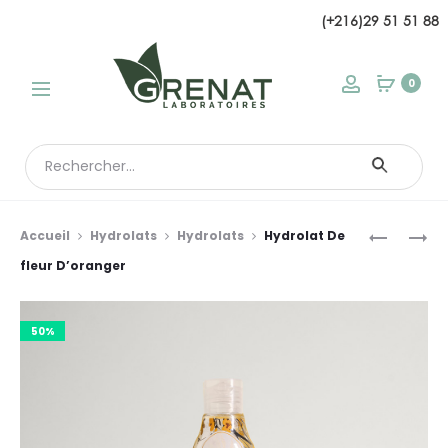
(+216)29 51 51 88
modal
0
Search
for:
Prod
SÉRUM
CRÈME
Accueil
Hydrolats
Hydrolats
Hydrolat De
ECLAIRC
ANTIRHU
navi
fleur D’oranger
50%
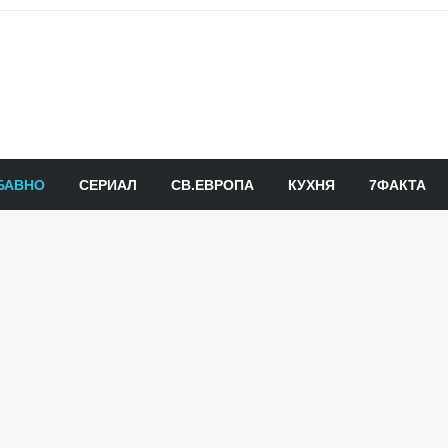
БАВНО
СЕРИАЛ
СВ.ЕВРОПА
КУХНЯ
7ФАКТА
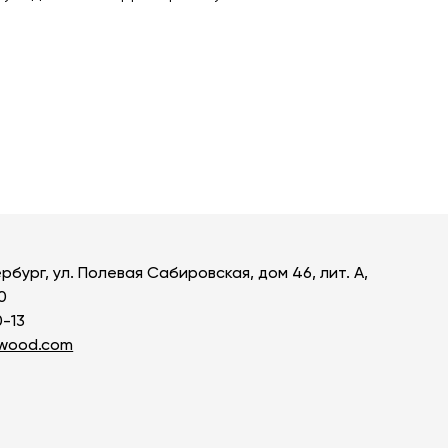
ь все товары
рбург, ул. Полевая Сабировская, дом 46, лит. А,
0
0-13
owood.com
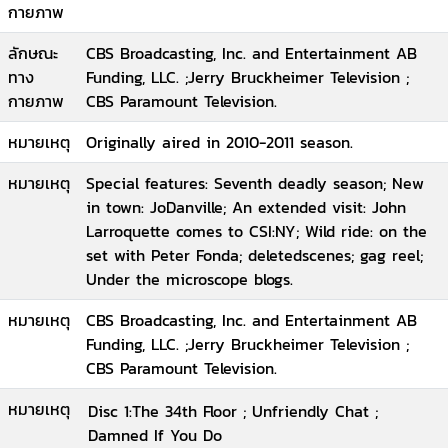
กายภาพ
ลักษณะ
CBS Broadcasting, Inc. and Entertainment AB
ทาง
Funding, LLC. ;Jerry Bruckheimer Television ;
กายภาพ
CBS Paramount Television.
หมายเหตุ
Originally aired in 2010-2011 season.
หมายเหตุ
Special features: Seventh deadly season; New
in town: JoDanville; An extended visit: John
Larroquette comes to CSI:NY; Wild ride: on the
set with Peter Fonda; deletedscenes; gag reel;
Under the microscope blogs.
หมายเหตุ
CBS Broadcasting, Inc. and Entertainment AB
Funding, LLC. ;Jerry Bruckheimer Television ;
CBS Paramount Television.
หมายเหตุ
Disc 1:The 34th Floor ; Unfriendly Chat ;
Damned If You Do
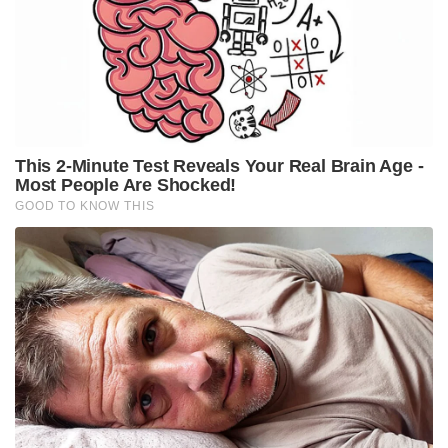
ഇറങ്ങി ആക്രമണം ആരംഭിച്ചു .ലോക ചരിത്രത്തിൽ
തന്നെ ശ്രദ്ധിക്കപ്പെട്ട ഒരു യുദ്ധത്തിന് കുളച്ചൽ
വേദിയാവുകയായിരുന്നു. കുളച്ചലിൽ
താവളമടിച്ചിരുന്ന തിരുവിതാംകൂറിന്റെ ചെറു
സൈന്യത്തെ ആക്രമിച്ച ഡച്ചുകാർ
കച്ചവടകേന്ദ്രങ്ങളും മറ്റും കൊള്ളയടിച്ചു തുടങ്ങി.
തുറമുഖത്തിന്റെ ഒരു ഭാഗം കോട്ടകെട്ടി ബലപ്പെടുത്തി
സൈന്യവിഭാഗത്തെ അവിടെ നിർത്തി . മറ്റ്
സൈന്യങ്ങൾ തേങ്ങാപ്പട്ടണവും
കടിയപട്ടണവുമൊക്കെ ആക്രമിച്ച് ഇരണിയലെത്തി.
വാർത്തയറിഞ്ഞ മഹാരാജാവ് കിട്ടാവുന്നത്ര
സൈന്യവുമായി പത്മനാഭപുരത്തെത്തി. വടക്കൻ
ദേശങ്ങളിൽ യുദ്ധത്തിലേർപ്പെട്ടിരുന്ന രാമയ്യൻ
ദളവയോട് പത്മനാഭപുരത്തെത്താൻ നിർദ്ദേശം
നൽകി. കുളച്ചലിലെ വിജയം ഡച്ചുകാർക്ക്
പത്മനാഭപുരത്തെ ആക്രമിക്കാനുള്ള പ്രചോദനമായി.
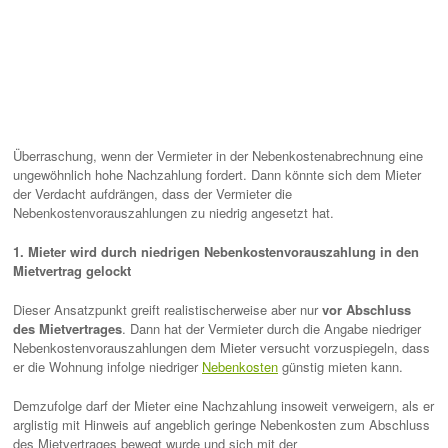
Überraschung, wenn der Vermieter in der Nebenkostenabrechnung eine
ungewöhnlich hohe Nachzahlung fordert. Dann könnte sich dem Mieter
der Verdacht aufdrängen, dass der Vermieter die
Nebenkostenvorauszahlungen zu niedrig angesetzt hat.
1. Mieter wird durch niedrigen Nebenkostenvorauszahlung in den
Mietvertrag gelockt
Dieser Ansatzpunkt greift realistischerweise aber nur
vor Abschluss
des Mietvertrages
. Dann hat der Vermieter durch die Angabe niedriger
Nebenkostenvorauszahlungen dem Mieter versucht vorzuspiegeln, dass
er die Wohnung infolge niedriger
Nebenkosten
günstig mieten kann.
Demzufolge darf der Mieter eine Nachzahlung insoweit verweigern, als er
arglistig mit Hinweis auf angeblich geringe Nebenkosten zum Abschluss
des Mietvertrages bewegt wurde und sich mit der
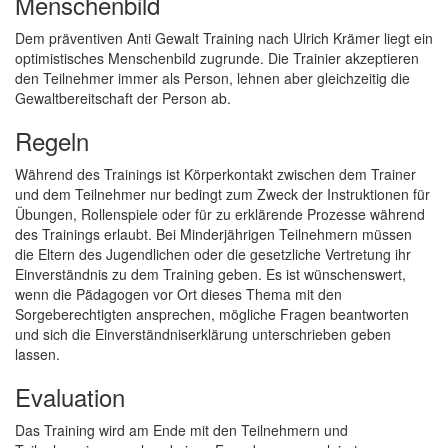
Menschenbild
Dem präventiven Anti Gewalt Training nach Ulrich Krämer liegt ein
optimistisches Menschenbild zugrunde. Die Trainier akzeptieren
den Teilnehmer immer als Person, lehnen aber gleichzeitig die
Gewaltbereitschaft der Person ab.
Regeln
Während des Trainings ist Körperkontakt zwischen dem Trainer
und dem Teilnehmer nur bedingt zum Zweck der Instruktionen für
Übungen, Rollenspiele oder für zu erklärende Prozesse während
des Trainings erlaubt. Bei Minderjährigen Teilnehmern müssen
die Eltern des Jugendlichen oder die gesetzliche Vertretung ihr
Einverständnis zu dem Training geben. Es ist wünschenswert,
wenn die Pädagogen vor Ort dieses Thema mit den
Sorgeberechtigten ansprechen, mögliche Fragen beantworten
und sich die Einverständniserklärung unterschrieben geben
lassen.
Evaluation
Das Training wird am Ende mit den Teilnehmern und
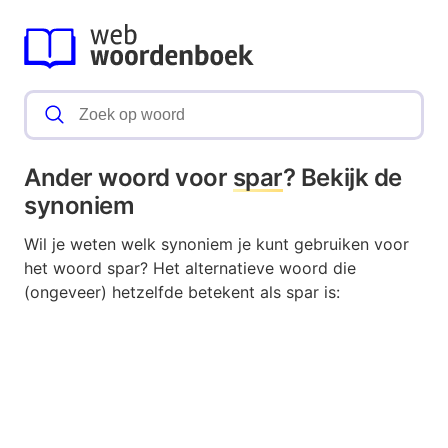
Ander woord voor
spar
? Bekijk de
synoniem
Wil je weten welk synoniem je kunt gebruiken voor
het woord spar? Het alternatieve woord die
(ongeveer) hetzelfde betekent als spar is:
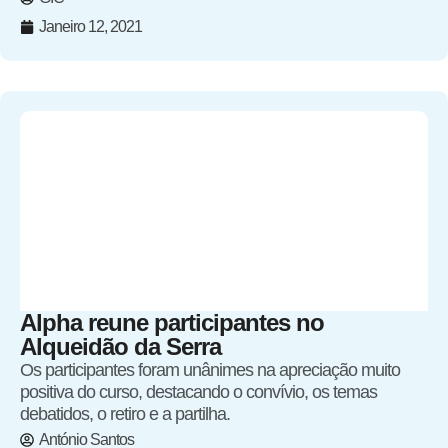
Janeiro 12, 2021
Alpha reune participantes no
Alqueidão da Serra
Os participantes foram unânimes na apreciação muito
positiva do curso, destacando o convívio, os temas
debatidos, o retiro e a partilha.
António Santos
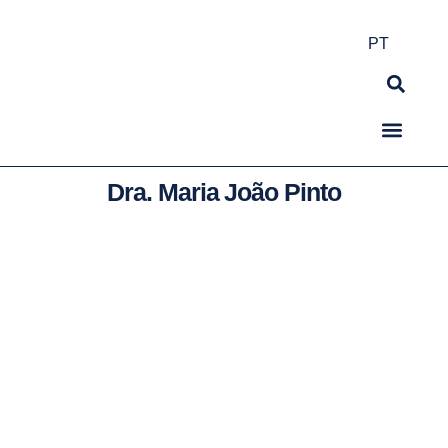
PT
Dra. Maria João Pinto
O Hospital
Especialidades e Serviços
Corpo Clínico
Acordos e Convenções
Utente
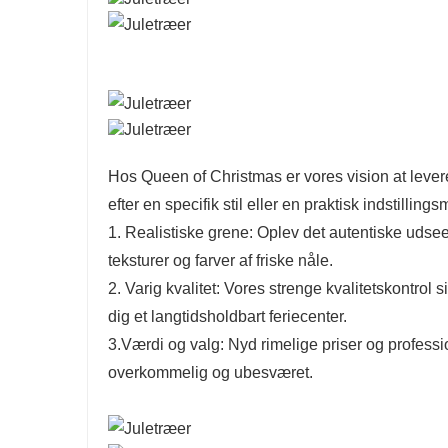
Hos Queen of Christmas er vores vision at lever
efter en specifik stil eller en praktisk indstilling
1. Realistiske grene: Oplev det autentiske udsee
teksturer og farver af friske nåle.
2. Varig kvalitet: Vores strenge kvalitetskontrol s
dig et langtidsholdbart feriecenter.
3.Værdi og valg: Nyd rimelige priser og profess
overkommelig og ubesværet.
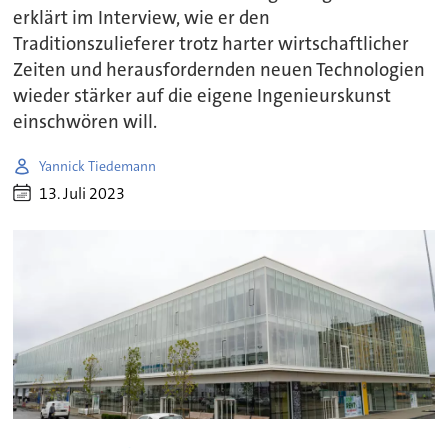
erklärt im Interview, wie er den
Traditionszulieferer trotz harter wirtschaftlicher
Zeiten und herausfordernden neuen Technologien
wieder stärker auf die eigene Ingenieurskunst
einschwören will.
Yannick Tiedemann
13. Juli 2023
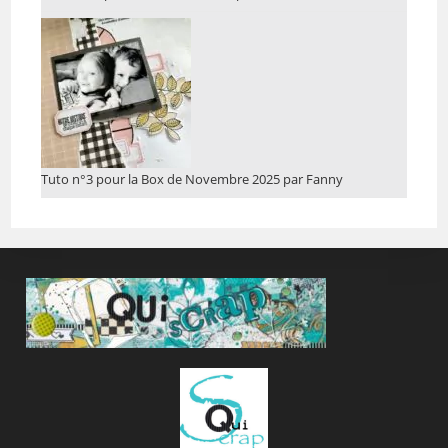
Tuto n°3 pour la Box de Novembre 2025 par Fanny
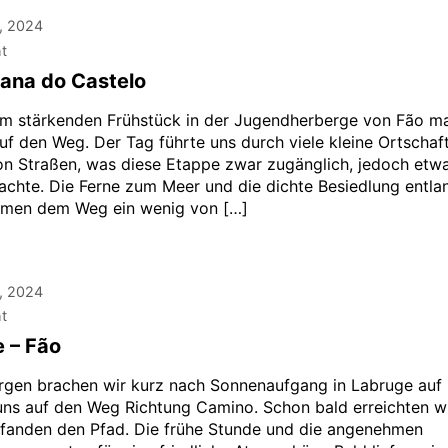
, 2024
ht
iana do Castelo
m stärkenden Frühstück in der Jugendherberge von Fão m
uf den Weg. Der Tag führte uns durch viele kleine Ortschaft
on Straßen, was diese Etappe zwar zugänglich, jedoch etw
machte. Die Ferne zum Meer und die dichte Besiedlung entla
hmen dem Weg ein wenig von […]
, 2024
ht
 – Fão
gen brachen wir kurz nach Sonnenaufgang in Labruge auf
ns auf den Weg Richtung Camino. Schon bald erreichten w
fanden den Pfad. Die frühe Stunde und die angenehmen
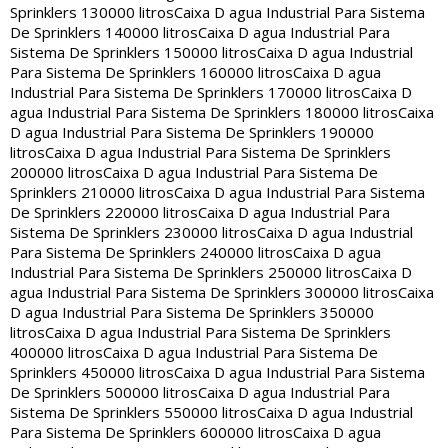
Sprinklers 130000 litros
Caixa D agua Industrial Para Sistema
De Sprinklers 140000 litros
Caixa D agua Industrial Para
Sistema De Sprinklers 150000 litros
Caixa D agua Industrial
Para Sistema De Sprinklers 160000 litros
Caixa D agua
Industrial Para Sistema De Sprinklers 170000 litros
Caixa D
agua Industrial Para Sistema De Sprinklers 180000 litros
Caixa
D agua Industrial Para Sistema De Sprinklers 190000
litros
Caixa D agua Industrial Para Sistema De Sprinklers
200000 litros
Caixa D agua Industrial Para Sistema De
Sprinklers 210000 litros
Caixa D agua Industrial Para Sistema
De Sprinklers 220000 litros
Caixa D agua Industrial Para
Sistema De Sprinklers 230000 litros
Caixa D agua Industrial
Para Sistema De Sprinklers 240000 litros
Caixa D agua
Industrial Para Sistema De Sprinklers 250000 litros
Caixa D
agua Industrial Para Sistema De Sprinklers 300000 litros
Caixa
D agua Industrial Para Sistema De Sprinklers 350000
litros
Caixa D agua Industrial Para Sistema De Sprinklers
400000 litros
Caixa D agua Industrial Para Sistema De
Sprinklers 450000 litros
Caixa D agua Industrial Para Sistema
De Sprinklers 500000 litros
Caixa D agua Industrial Para
Sistema De Sprinklers 550000 litros
Caixa D agua Industrial
Para Sistema De Sprinklers 600000 litros
Caixa D agua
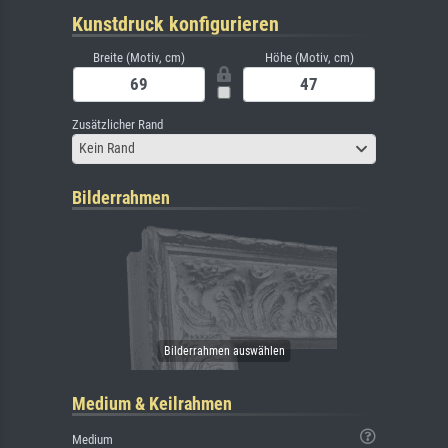
Kunstdruck konfigurieren
Breite (Motiv, cm)
Höhe (Motiv, cm)
Zusätzlicher Rand
Kein Rand
Bilderrahmen
Medium & Keilrahmen
Medium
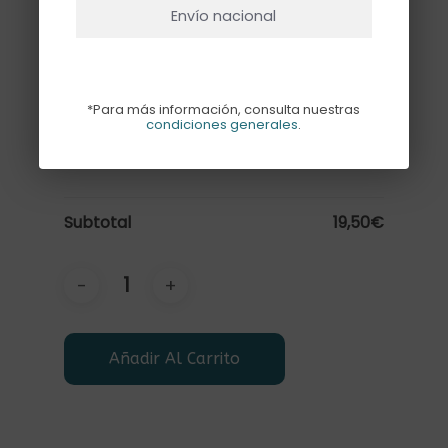
pongamos en el globo.
Envío nacional
*Para más información, consulta nuestras
condiciones generales
.
1x
GLOBO ESTRELLA GRANDE
19,50€
VERDE MATE CON HELIO
Subtotal
19,50€
Añadir Al Carrito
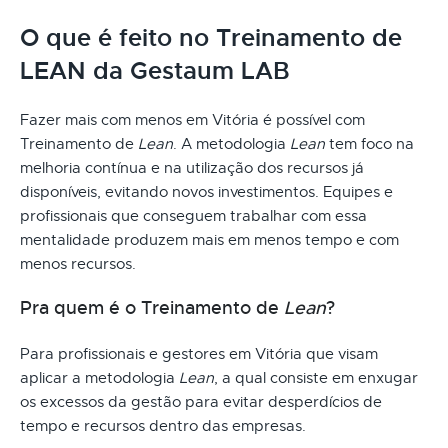
O que é feito no Treinamento de
LEAN da Gestaum LAB
Fazer mais com menos em Vitória é possível com
Treinamento de
Lean
. A metodologia
Lean
tem foco na
melhoria contínua e na utilização dos recursos já
disponíveis, evitando novos investimentos. Equipes e
profissionais que conseguem trabalhar com essa
mentalidade produzem mais em menos tempo e com
menos recursos.
Pra quem é o Treinamento de
Lean
?
Para profissionais e gestores em Vitória que visam
aplicar a metodologia
Lean
, a qual consiste em enxugar
os excessos da gestão para evitar desperdícios de
tempo e recursos dentro das empresas.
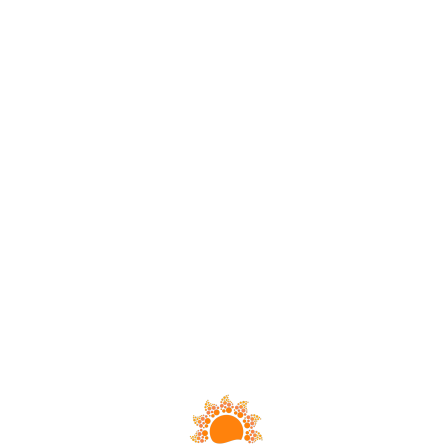
Loa
din
g...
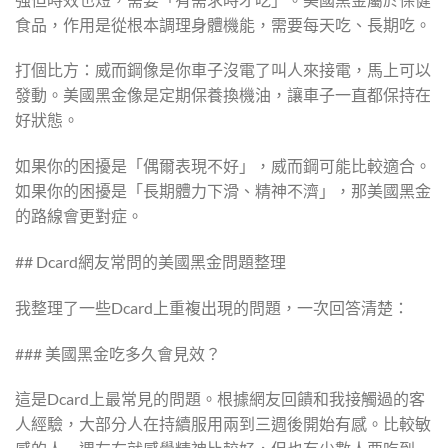
食品，作用是從根本調理身體機能，需要每天吃、長期吃。
打個比方：威而鋼像是你車子沒電了叫人來接電，馬上可以
發動。美國黑金像是定期保養換機油，讓車子一直都保持在
好狀態。
如果你的困擾是「偶爾表現不好」，威而鋼可能比較適合。
如果你的困擾是「長期體力下滑、精神不濟」，那美國黑金
的路線會更對症。
## Dcard網友常問的美國黑金問題整理
我整理了一些Dcard上重複出現的問題，一次回答清楚：
### 美國黑金吃多久會見效？
這是Dcard上最常見的問題。根據網友回饋和我接觸過的客
人經驗，大部分人在持續服用兩到三週後開始有感。比較敏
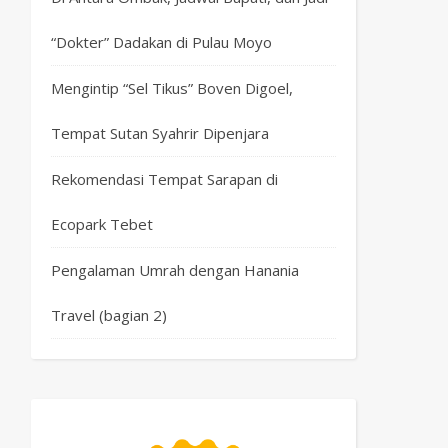
“Dokter” Dadakan di Pulau Moyo
Mengintip “Sel Tikus” Boven Digoel,
Tempat Sutan Syahrir Dipenjara
Rekomendasi Tempat Sarapan di
Ecopark Tebet
Pengalaman Umrah dengan Hanania
Travel (bagian 2)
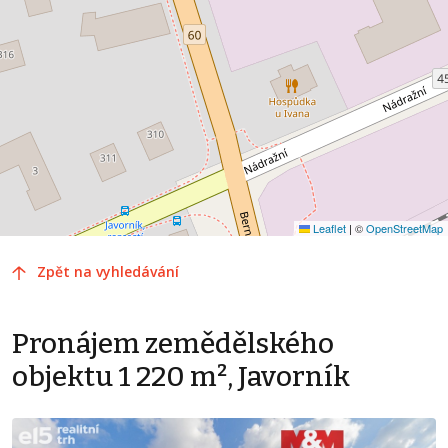
Leaflet
|
©
OpenStreetMap
Zpět na vyhledávání
Pronájem zemědělského
objektu 1 220 m², Javorník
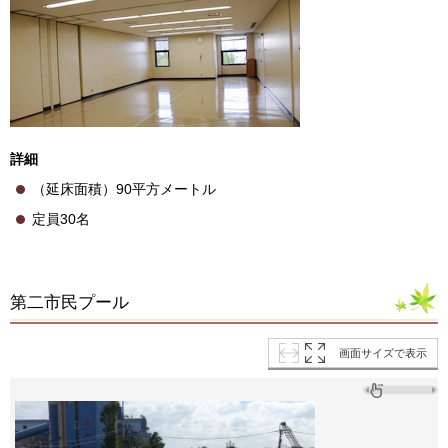
詳細
（延床面積）90平方メートル
定員30名
第二市民プール
画面サイズで表示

======

Everything above from the line that has "Originally aired in 2010-2011 season." down to the line that has "er die Wohnung infolge niedriger" should be output exactly, with both of those lines included. Leave the pictures behind.

Originally aired in 2010-2011 season.
หมายเหตุ
Special features: Seventh deadly season; New
in town: JoDanville; An extended visit: John
Larroquette comes to CSI:NY; Wild ride: on the
set with Peter Fonda; deletedscenes; gag reel;
Under the microscope blogs.
หมายเหตุ
CBS Broadcasting, Inc. and Entertainment AB
Funding, LLC. ;Jerry Bruckheimer Television ;
CBS Paramount Television.
หมายเหตุ
Disc 1:The 34th Floor ; Unfriendly Chat ;
Damned If You Do
ഇറങ്ങി ആക്രമണം ആരംഭിച്ചു .ലോക ചരിത്രത്തിൽ
തന്നെ ശ്രദ്ധിക്കപ്പെട്ട ഒരു യുദ്ധത്തിന് കുളച്ചൽ
വേദിയാവുകയായിരുന്നു. കുളച്ചലിൽ
താവളമടിച്ചിരുന്ന തിരുവിതാംകൂറിന്റെ ചെറു
സൈന്യത്തെ ആക്രമിച്ച ഡച്ചുകാർ
കച്ചവടകേന്ദ്രങ്ങളും മറ്റും കൊള്ളയടിച്ചു തുടങ്ങി.
തുറമുഖത്തിന്റെ ഒരു ഭാഗം കോട്ടകെട്ടി ബലപ്പെടുത്തി
സൈന്യവിഭാഗത്തെ അവിടെ നിർത്തി . മറ്റ്
സൈന്യങ്ങൾ തേങ്ങാപ്പട്ടണവും
കടിയപട്ടണവുമൊക്കെ ആക്രമിച്ച് ഇരണിയലെത്തി.
വാർത്തയറിഞ്ഞ മഹാരാജാവ് കിട്ടാവുന്നത്ര
സൈന്യവുമായി പത്മനാഭപുരത്തെത്തി. വടക്കൻ
ദേശങ്ങളിൽ യുദ്ധത്തിലേർപ്പെട്ടിരുന്ന രാമയ്യൻ
ദളവയോട് പത്മനാഭപുരത്തെത്താൻ നിർദ്ദേശം
നൽകി. കുളച്ചലിലെ വിജയം ഡച്ചുകാർക്ക്
പത്മനാഭപുരത്തെ ആക്രമിക്കാനുള്ള പ്രചോദനമായി.
Überraschung, wenn der Vermieter in der Nebenkostenabrechnung eine
ungewöhnlich hohe Nachzahlung fordert. Dann könnte sich dem Mieter
der Verdacht aufdrängen, dass der Vermieter die
Nebenkostenvorauszahlungen zu niedrig angesetzt hat.
1. Mieter wird durch niedrigen Nebenkostenvorauszahlung in den
Mietvertrag gelockt
Dieser Ansatzpunkt greift realistischerweise aber nur
vor Abschluss
des Mietvertrages
. Dann hat der Vermieter durch die Angabe niedriger
Nebenkostenvorauszahlungen dem Mieter versucht vorzuspiegeln, dass
er die Wohnung infolge niedriger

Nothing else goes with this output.